Esta elegante caneta está a
chegar ao seu destino final, mais palavra menos palavra e a razão da sua
existência terminará, ou seja morrerá a sua alma. Mas enquanto tiver tinta ela
cumprirá a sua missão. O Deus que é o ser que a manobra tem de estar à altura
da alma desta moribunda esferográfica de seu nome BIC. Vai partir sem fama nem
glória, mas mesmo que a escrita seja sublime, ninguém irá dar elogios à nobre
caneta que tal tinta tem, melhor tinha. Mas ela vai resistindo como se o fim
não estivesse perto. Não chora, não geme, nem reza ao seu Deus para que a não
deixe partir.

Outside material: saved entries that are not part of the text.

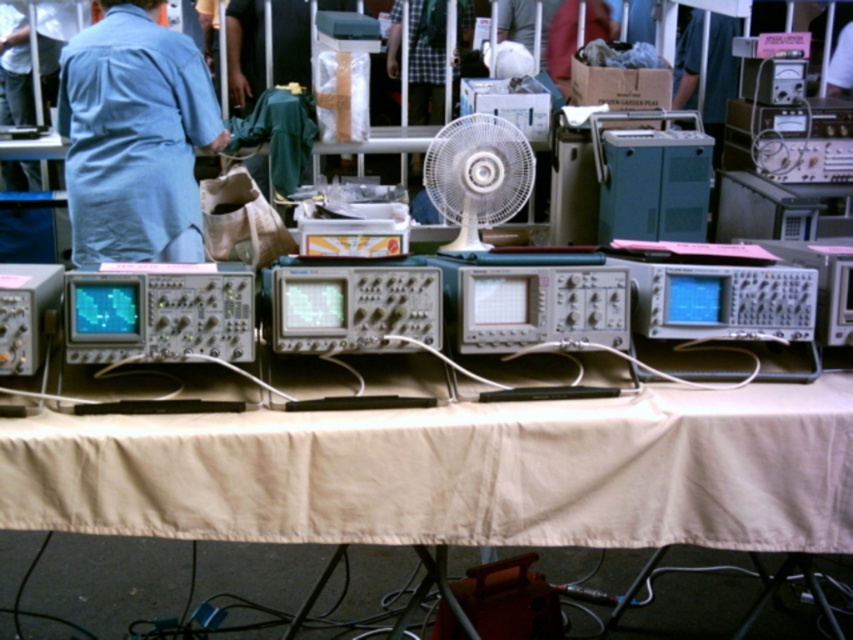 Does denim shirt at left have a greater height compared to white plastic fan at center?

Yes.

Is denim shirt at left above white plastic fan at center?

Yes.

Locate an element on the screen. The height and width of the screenshot is (640, 853). denim shirt at left is located at coordinates 134,138.

Can you confirm if beige fabric table at center is bigger than white plastic fan at center?

Yes.

Consider the image. Between beige fabric table at center and white plastic fan at center, which one is positioned higher?

white plastic fan at center is higher up.

Does point (165, 448) come farther from viewer compared to point (508, 145)?

No, (165, 448) is in front of (508, 145).

Locate an element on the screen. This screenshot has height=640, width=853. beige fabric table at center is located at coordinates (456, 472).

Who is positioned more to the left, beige fabric table at center or denim shirt at left?

Positioned to the left is denim shirt at left.

Can you confirm if beige fabric table at center is positioned above denim shirt at left?

Actually, beige fabric table at center is below denim shirt at left.

Does point (349, 500) come behind point (142, 77)?

No.

Where is `beige fabric table at center`? beige fabric table at center is located at coordinates (456, 472). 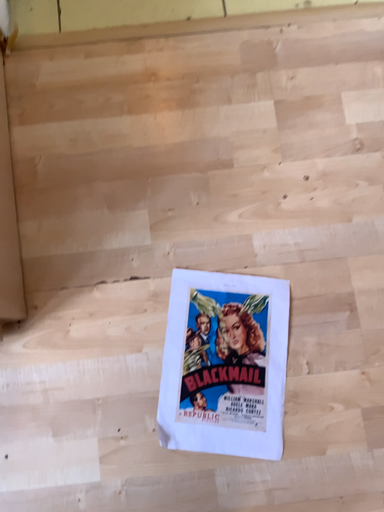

Ela vai-se findar, mas vai fazê-lo com toda a dignidade,
mostrando ao mundo das canetas quanto gloriosa foi a sua existência e como
cumpriu a sua missão de caneta. Enquanto outras, muitas outras, uma quantidade
sem fim ficam eternamente infecundas, ao ponto da sua alma secar sem dar nada ao
mundo. A agonia continua e ela não se queixa, o esvaziar não pára e ela
continua na sua viagem até ao fim como se o seu destino fosse algo sagrado para
o seu corpo, no futuro inútil e sem ideias. Caneta que tem direito a um poema
final de consagração devido à sua partida para o mundo do nada, mas que a sua
alma negra neste caso deixou no quadriculado deste caderno, que a aceitou e
acariciou com a delicadeza do seu epiderme de papel reciclado a caneta que foi
amada. Também amou com o negro da sua tinta, da sua alma e da ponta do seu
corpo, estas folhas com imenso carinho, fazendo amor puro e sem complexos nem
ciúmes.
Caneta que vais morrer
Negra é tua alma
Negra de pureza
Em corpo transparente
Inútil no partir, útil no parir
De pura alma negra
Palavras são teu valor
Palavras teu testamento
Céu, purgatório ou inferno?
Nada, nada e nada!
No seu adeus,
Esta caneta moribunda,
Está acima de Deus!
Caneta não está feliz, porque o
poema não reproduz o seu viver. Caneta não está feliz, ansiava por igualdade
para todas as outras canetas, que nada têm mas nada fazem para ter. No
aproximar do seu fim está feliz porque ao morrer sente no corpo a mão do seu
Deus que afinal foi o seu mentor e o seu amante que a entregou ao papel num
acto de sacrifício mas de muito prazer e desprendimento intelectual. Caneta, sua
alma, papel e mão de Deus, amaram através de muitas páginas de aventuras sem
fim em verso e prosa. Prazer infinito dos filhos paridos pela alma negra desta
caneta que parte para a eternidade com a certeza do dever cumprido.
Bray 4/5/2012
Ao
verificar que a minha caneta estava a chegar ao fim apeteceu-me escrever-lhe
este requiem de despedida.
Moral da história: Não pudemos deixar morrer a caneta porque ela é o fruto do que foi antes das novas tecnologias. Num momento de lazer em que a caneta estava presente, há,então, que preservá-la para que não nos falte textos como este.